::: Provided information

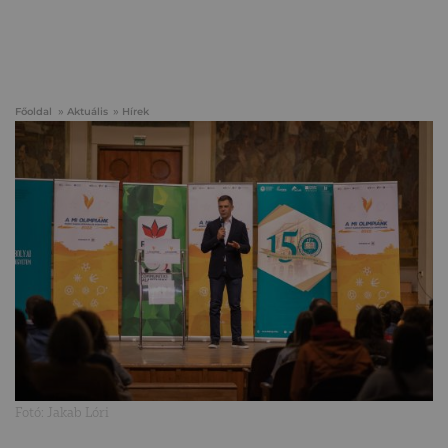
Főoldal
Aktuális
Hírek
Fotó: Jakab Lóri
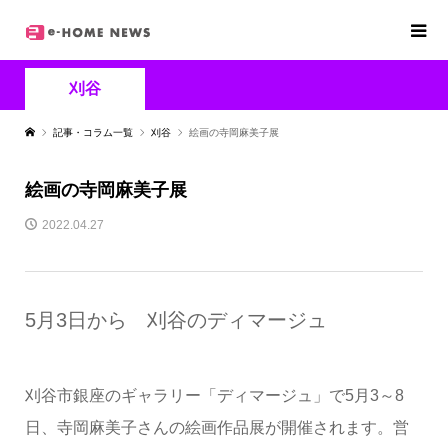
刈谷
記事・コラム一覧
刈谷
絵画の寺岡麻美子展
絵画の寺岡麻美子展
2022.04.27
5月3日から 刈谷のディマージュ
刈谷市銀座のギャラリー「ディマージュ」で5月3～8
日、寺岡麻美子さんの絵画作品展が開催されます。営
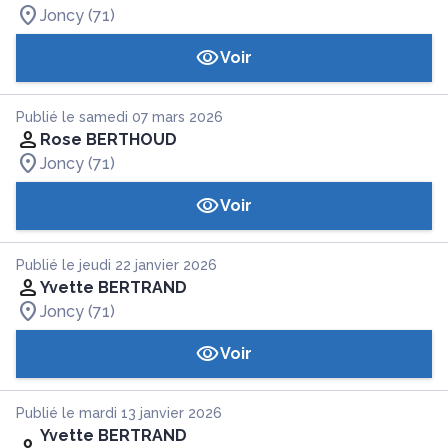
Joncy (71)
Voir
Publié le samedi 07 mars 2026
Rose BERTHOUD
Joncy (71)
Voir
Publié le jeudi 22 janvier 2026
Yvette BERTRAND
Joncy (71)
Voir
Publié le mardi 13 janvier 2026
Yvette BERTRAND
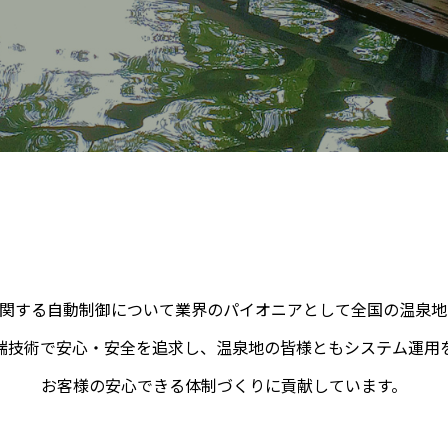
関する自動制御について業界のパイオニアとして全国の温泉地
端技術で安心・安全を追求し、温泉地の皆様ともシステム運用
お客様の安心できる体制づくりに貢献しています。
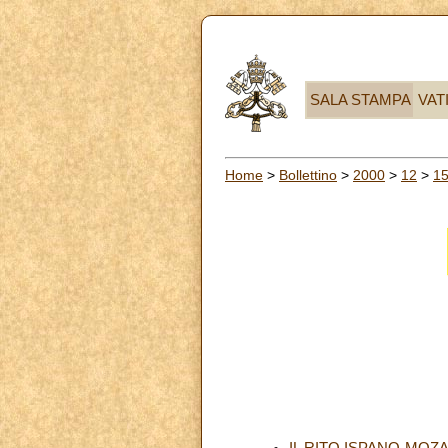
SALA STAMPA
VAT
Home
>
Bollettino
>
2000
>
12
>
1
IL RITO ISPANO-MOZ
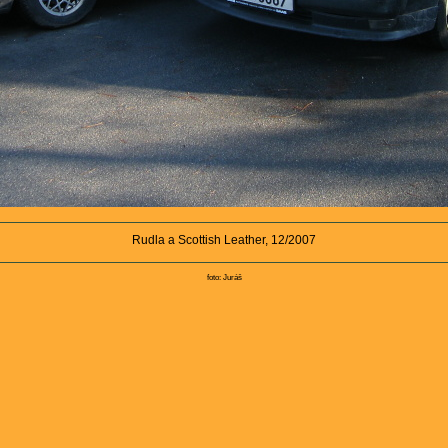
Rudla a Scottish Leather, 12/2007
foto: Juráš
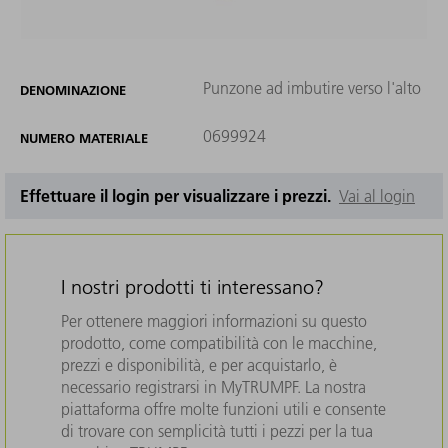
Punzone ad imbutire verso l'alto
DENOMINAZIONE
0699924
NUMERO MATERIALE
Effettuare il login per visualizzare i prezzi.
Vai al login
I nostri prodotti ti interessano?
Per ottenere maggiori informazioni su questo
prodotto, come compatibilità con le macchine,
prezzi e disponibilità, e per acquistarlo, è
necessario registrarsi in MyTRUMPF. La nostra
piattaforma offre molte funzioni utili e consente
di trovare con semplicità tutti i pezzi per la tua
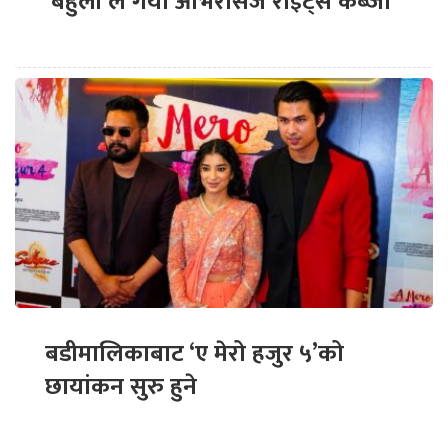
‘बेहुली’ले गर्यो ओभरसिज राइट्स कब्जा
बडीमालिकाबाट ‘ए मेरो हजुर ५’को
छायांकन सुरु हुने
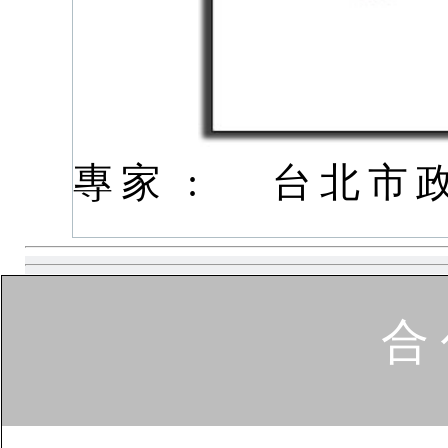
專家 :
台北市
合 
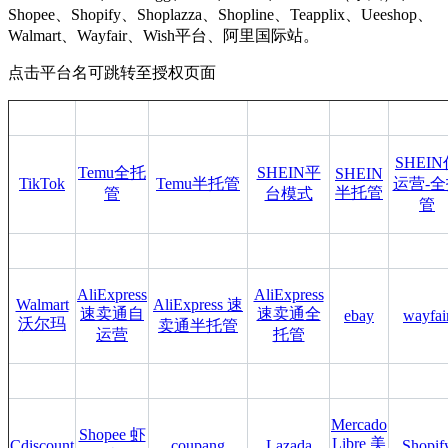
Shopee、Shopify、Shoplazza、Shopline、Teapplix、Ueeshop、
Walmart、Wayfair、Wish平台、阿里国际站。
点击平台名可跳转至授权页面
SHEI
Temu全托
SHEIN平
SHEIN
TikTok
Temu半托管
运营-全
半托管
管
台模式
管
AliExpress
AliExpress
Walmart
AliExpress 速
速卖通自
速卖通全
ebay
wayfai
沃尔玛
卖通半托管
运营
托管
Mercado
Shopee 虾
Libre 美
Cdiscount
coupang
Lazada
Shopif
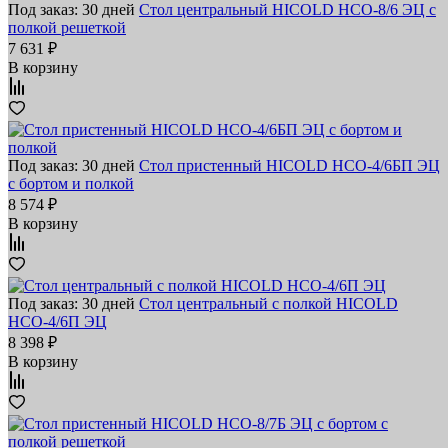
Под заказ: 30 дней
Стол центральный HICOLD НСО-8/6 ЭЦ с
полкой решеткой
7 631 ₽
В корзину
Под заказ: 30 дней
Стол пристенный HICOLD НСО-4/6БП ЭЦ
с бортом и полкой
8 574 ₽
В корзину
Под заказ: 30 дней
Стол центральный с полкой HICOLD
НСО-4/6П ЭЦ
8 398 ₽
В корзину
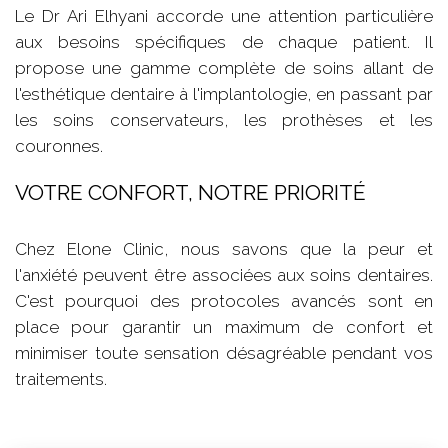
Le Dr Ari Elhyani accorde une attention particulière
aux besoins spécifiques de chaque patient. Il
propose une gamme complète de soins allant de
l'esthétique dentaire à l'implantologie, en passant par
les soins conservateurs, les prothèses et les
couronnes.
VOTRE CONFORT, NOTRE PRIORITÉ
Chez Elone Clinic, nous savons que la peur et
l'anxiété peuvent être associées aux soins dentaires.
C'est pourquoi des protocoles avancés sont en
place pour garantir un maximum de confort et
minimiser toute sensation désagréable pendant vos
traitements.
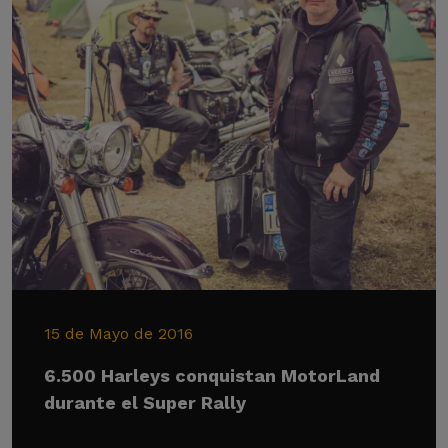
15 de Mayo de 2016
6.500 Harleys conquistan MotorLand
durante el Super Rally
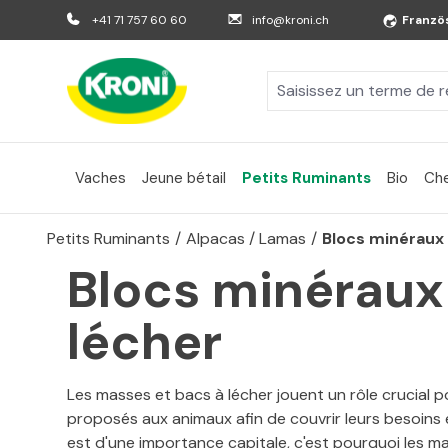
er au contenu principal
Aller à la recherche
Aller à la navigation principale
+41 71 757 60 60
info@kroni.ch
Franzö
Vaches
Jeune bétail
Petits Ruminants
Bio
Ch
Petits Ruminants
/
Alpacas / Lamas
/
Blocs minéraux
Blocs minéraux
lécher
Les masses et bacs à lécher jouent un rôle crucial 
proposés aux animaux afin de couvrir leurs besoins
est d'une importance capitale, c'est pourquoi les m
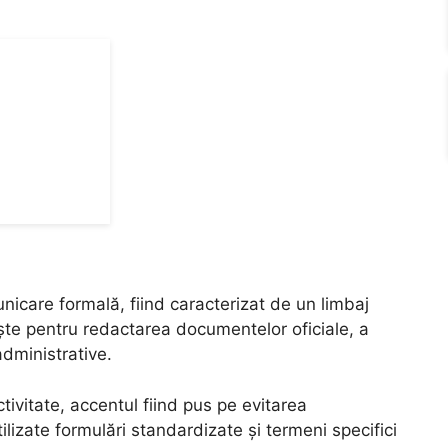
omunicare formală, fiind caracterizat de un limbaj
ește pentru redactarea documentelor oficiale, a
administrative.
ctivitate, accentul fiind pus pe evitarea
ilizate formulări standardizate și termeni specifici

::::::

• **What you should do**: Your answer should be a single number, which is the count of lines in the data above that include the word "Стол".

• **Answer space**: 3